Self and Not-so-other

A new friend took me out her back door last evening to show me her backyard garden in town. Her lot is surprisingly deep, going back 1/3 acre to a hill. She told me the story about buying her house in a snowstorm, moving in on April Fool's day, and slowly discovering what a "park" she has behind her house.

She planted her first-ever vegetable garden. A while later she left for a couple of weeks. Returning home, she walked out to her garden and was astounded by the growth that had taken place in her absence. She said she practically leapt backwards out of her garden because she saw Life.

In that moment, that split second when she felt Life all around her, she saw that the plants are not different than her.
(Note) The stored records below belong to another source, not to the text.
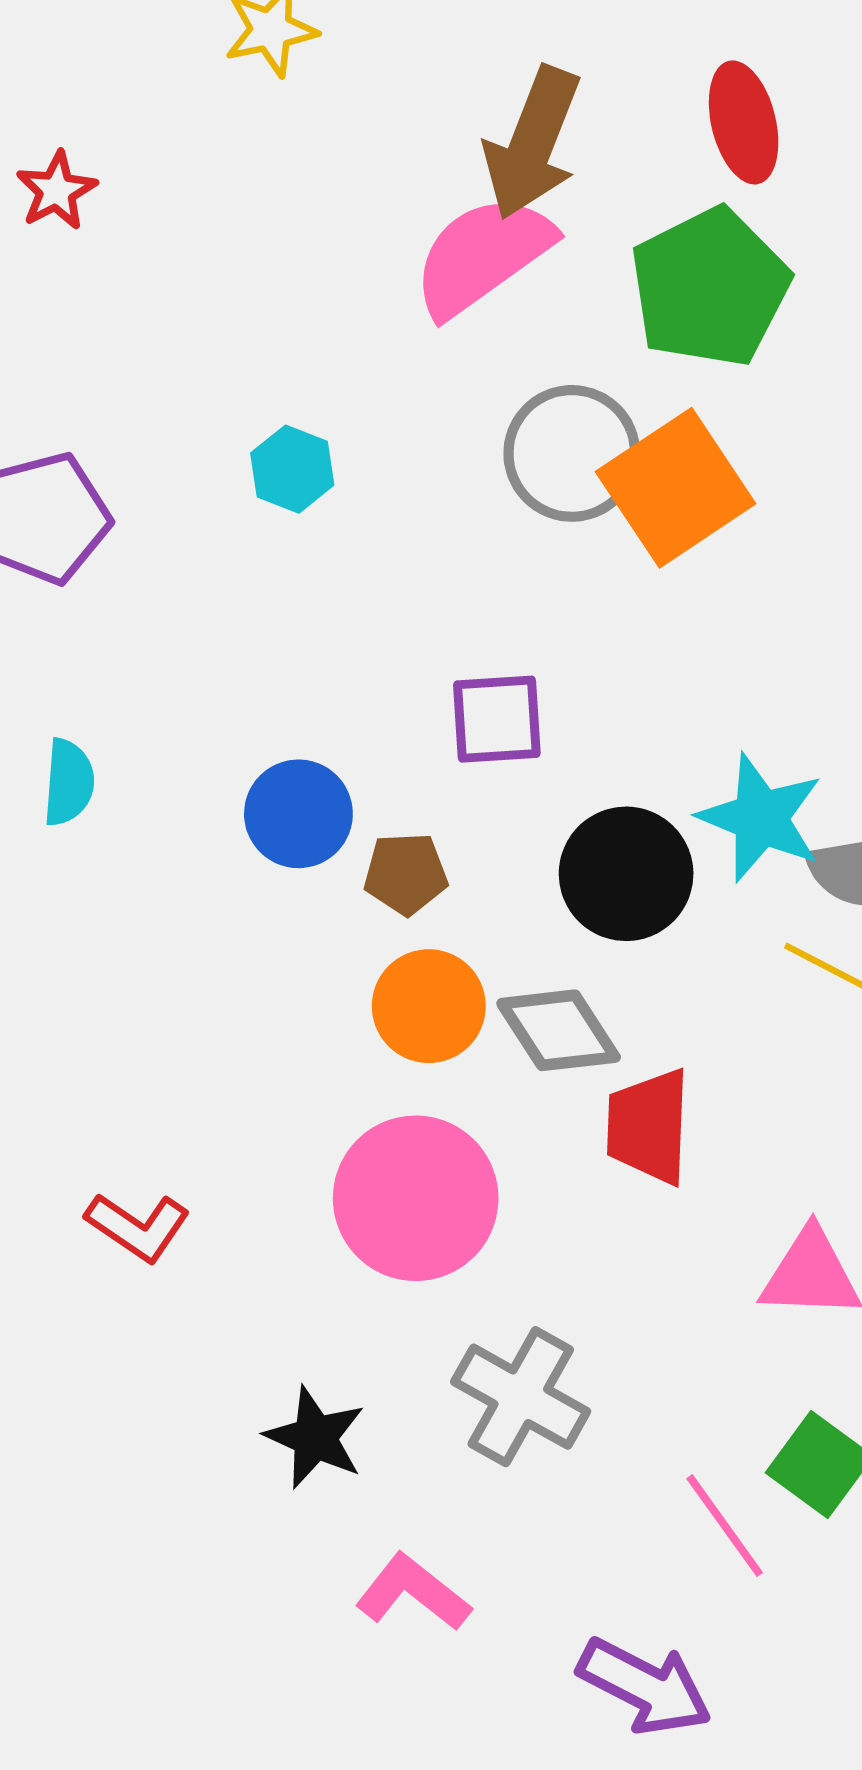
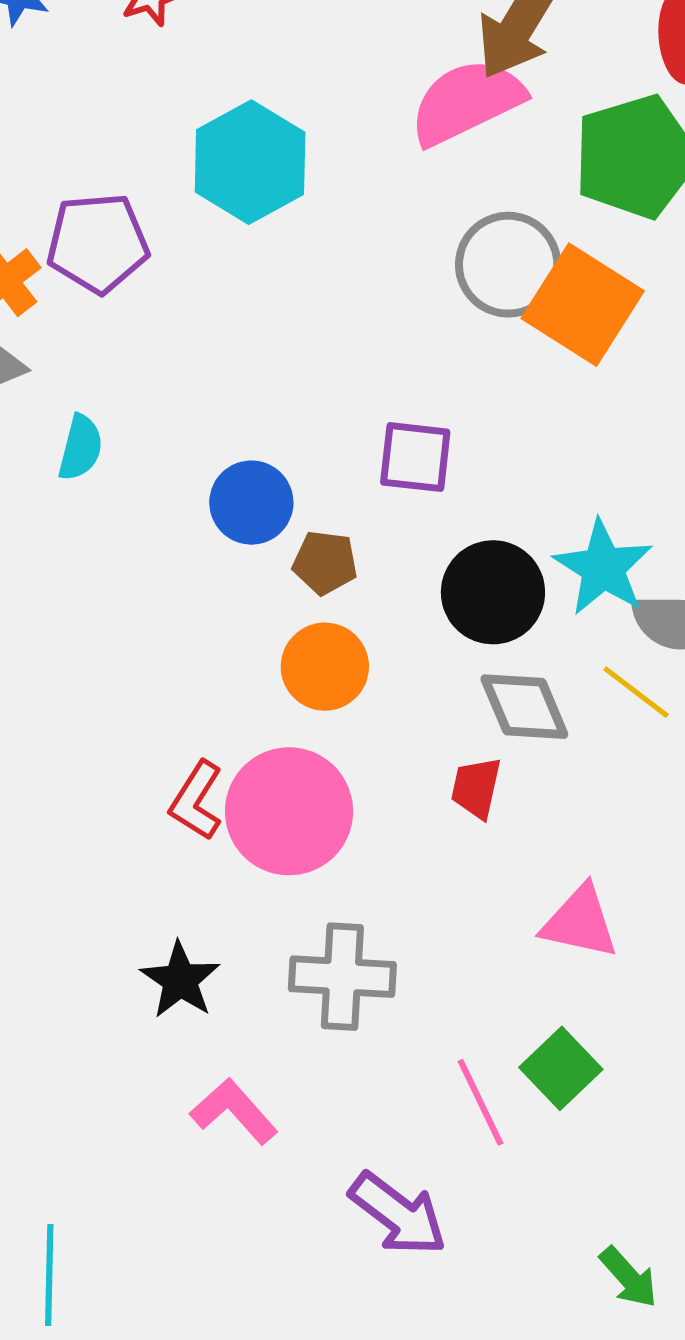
cyan hexagon: (292, 469) -> (250, 162), moved, size x1.8
orange square: (676, 488) -> (583, 305), turned -34
gray diamond: (559, 1030) -> (524, 707), moved
red trapezoid: (648, 1126) -> (476, 788), size x0.7
red L-shape: (138, 1227) -> (196, 801), moved, turned 78
gray cross: (521, 1397) -> (342, 977), turned -36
Or, to say it another way, she is the same as the plants.

This sort of deep seeing, this "insight" can happen when the mind is content and calm. Deep seeing such as this requires a momentary stillness of mind.

We may not have directly experienced the sudden awakening of "I am that." ("And that. And that. And that too.") Most of us take a more gradual path, perhaps relying on "back-door" insights that arise from our contemplations, such as The Meditative Gardener is full of.

We already have an intuitive sense that self and other are not different. This is why the Golden Rule makes so much sense:

Do unto others as you would have them do unto you.

Or as the Buddha said:
As I am, so are others;
as others are, so am I.
Having thus identified self and others,
harm no one nor have them harmed.

Our own desire to be treated well by others is why we plant seeds of kindness toward others--in our backyard gardens and in our life.